Now I cannot believe what she has done to herself or understand why she has done it. She makes me ashamed to say that I'm half Italian, but believe me, she is definitely NOT typical. I'm just back from Rome where middle age women are just marvellous, elegant, natural, groomed and incredibly sexy.

greying pixie said...

Correction it was the 1999 Oscars.

Anjela said...

I live in a town where women of 30and younger begin to have some form of plastic surgery.

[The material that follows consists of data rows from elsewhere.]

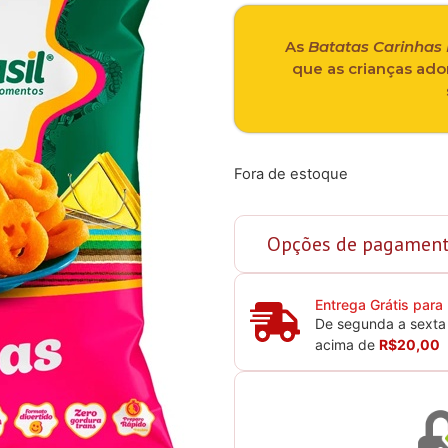
As
Batatas Carinhas 
que as crianças ado
Fora de estoque
Opções de pagamen
Entrega Grátis para
De segunda a sexta 
acima de
R$20,00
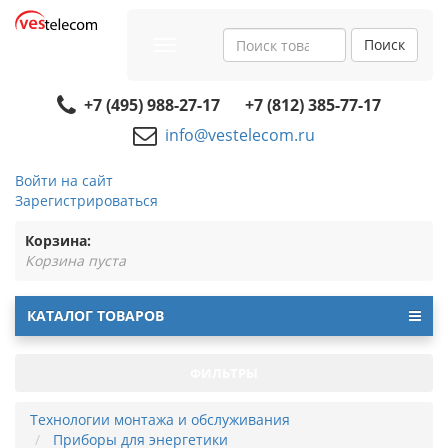
Поиск
Toggle
navigation
+7 (495) 988-27-17
+7 (812) 385-77-17
info@vestelecom.ru
Войти на сайт
Зарегистрироваться
Корзина:
Корзина пуста
КАТАЛОГ ТОВАРОВ
ФИЛЬТРЫ
Технологии монтажа и обслуживания
Приборы для энергетики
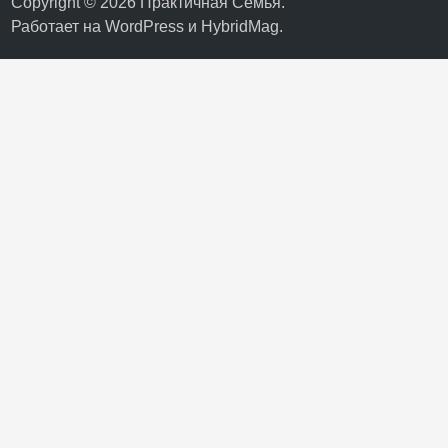
Copyright © 2026
Практичная Семья
.
Работает на
WordPress
и
HybridMag
.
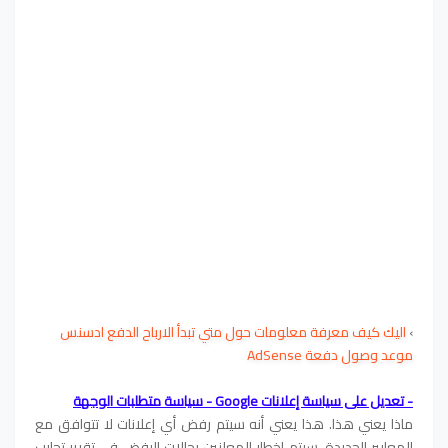
›
اليك كيف معرفة معلومات حول متي تبدأ الارباح الدفع ادسنس
موعد وصول دفعة AdSense
- تعديل على سياسة إعلانات Google - سياسة متطلبات الوجهة
ماذا يعني هذا. هذا يعني أنه سيتم رفض أي إعلانات لا تتوافق مع
المعايير الجديدة. سيتم إخطار المعلنين بحالات الرفض في تقرير تجارب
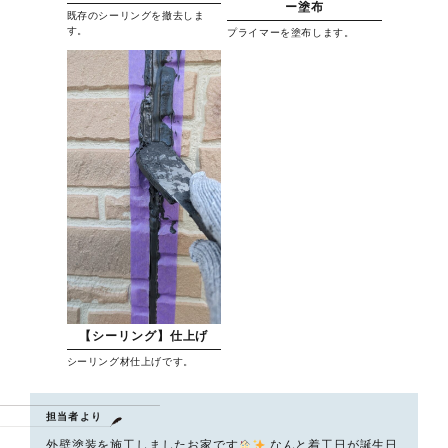
ー塗布
既存のシーリングを撤去しま
す。
プライマーを塗布します。
【シーリング】仕上げ
シーリング材仕上げです。
担当者より
外壁塗装を施工しましたお家です
なんと着工日が誕生日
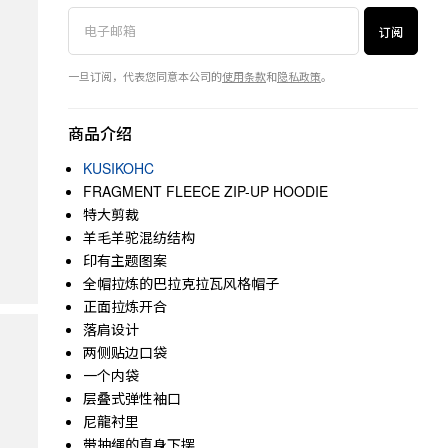
订阅
一旦订阅，代表您同意本公司的
使用条款
和
隐私政策
。
商品介绍
KUSIKOHC
FRAGMENT FLEECE ZIP-UP HOODIE
特大剪裁
羊毛羊驼混纺结构
印有主题图案
全帽拉炼的巴拉克拉瓦风格帽子
正面拉炼开合
落肩设计
两侧贴边口袋
一个内袋
层叠式弹性袖口
尼龍衬里
带抽绳的直身下摆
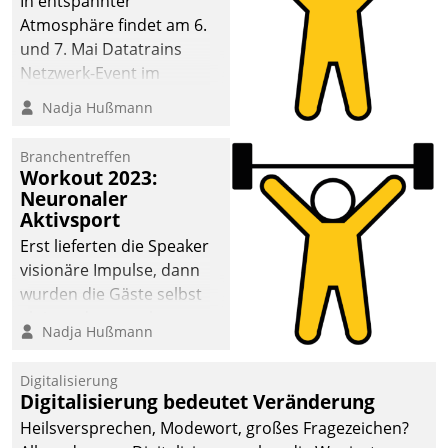
In entspannter
Atmosphäre findet am 6.
und 7. Mai Datatrains
Netzwerk-Event im
Kunden- und Partnerkreis
Nadja Hußmann
statt. Zentrale Frage: Wie
lassen sich
Branchentreffen
Mammutprojekte
Workout 2023:
meistern und Workloads
Neuronaler
Aktivsport
wuppen – bei zunehmend
anspruchsvollen
Erst lieferten die Speaker
Aufgaben und
visionäre Impulse, dann
abnehmendem
wurden die Gäste selbst
Nachwuchs?
aktiv und sammelten
Nadja Hußmann
methodisch
Vernetzungsideen fürs
Digitalisierung
Quartier. Dazwischen
Digitalisierung bedeutet Veränderung
zeigte Datatrain, was es
Heilsversprechen, Modewort, großes Fragezeichen?
Neues zu bieten hat.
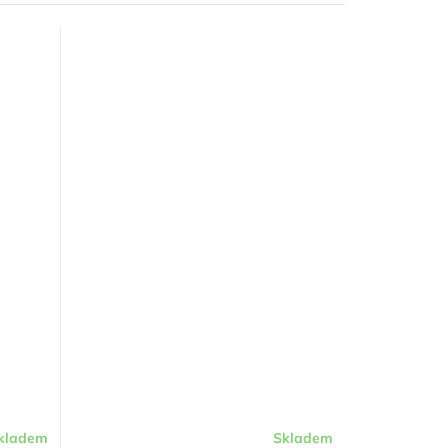
kladem
Skladem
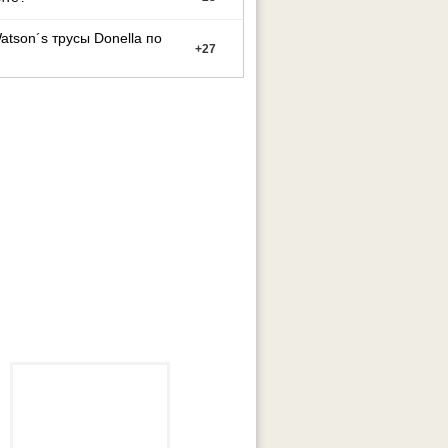
atson´s трусы Donella по
+
27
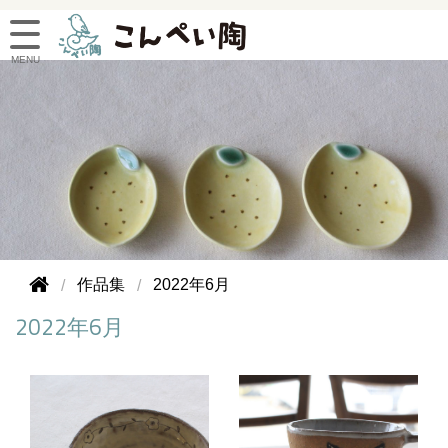
作品集
2022年6月
2022年6月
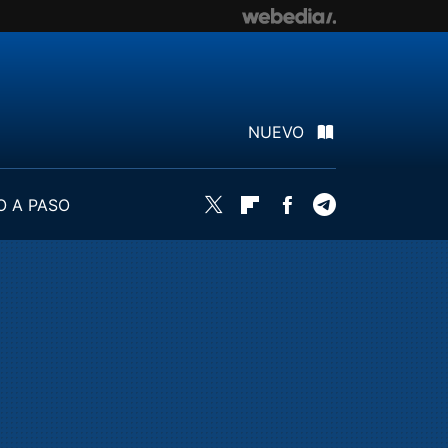
NUEVO
O A PASO
Twitter
Flipboard
Facebook
Telegram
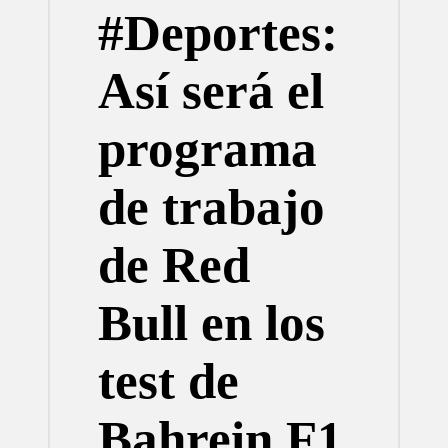
#Deportes:
Así será el
programa
de trabajo
de Red
Bull en los
test de
Bahrein F1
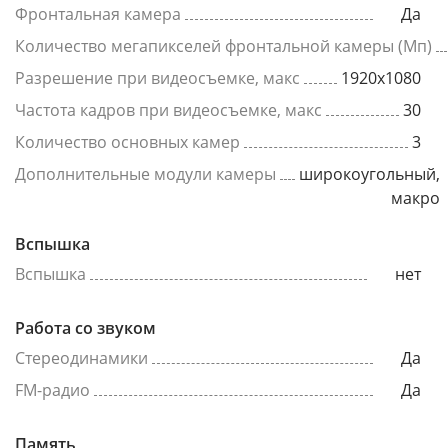
Фронтальная камера
Да
Количество мегапикселей фронтальной камеры (Мп)
Разрешение при видеосъемке, макс
1920x1080
Частота кадров при видеосъемке, макс
30
Количество основных камер
3
Дополнительные модули камеры
широкоугольный,
макро
Вспышка
Вспышка
нет
Работа со звуком
Стереодинамики
Да
FM-радио
Да
Память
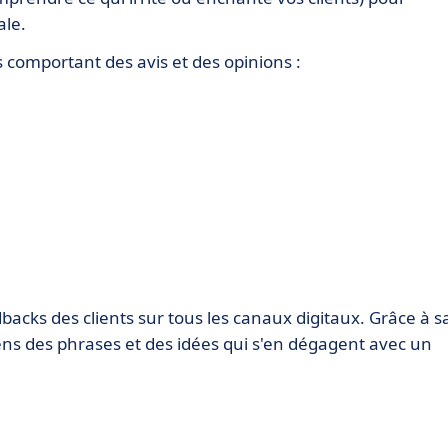
ale.
comportant des avis et des opinions :
backs des clients sur tous les canaux digitaux. Grâce à s
ens des phrases et des idées qui s'en dégagent avec un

I was approached one day whilst sitting in a spa, waiting for a pedicure-It happened to be Friday-Friday is the day the Botox truck comes into town. The day the
plastic surgeon comes to town for consultation.

A woman asked "Did he do yours" staring at my chest.I had to laugh.
A brochure on the table caught my eye...'Tighten all your loose ends. Vaginal reconstruction on your lunch 'hour''
Just when I thought I had a good hair cut and great teeth and took care to eat right and exercise,I now find something 'new' to wonder about.

Karen said...

Good for you for beating me to "The New New Face" article! I read the whole thing, soup to nuts, and was appalled. Are there really people that buy into all this? I'm 44, and according to this article, my slim face and tiny lips are headed for disaster. Guess I'm headed to Dr. Rosenburg for fat implants...NOT!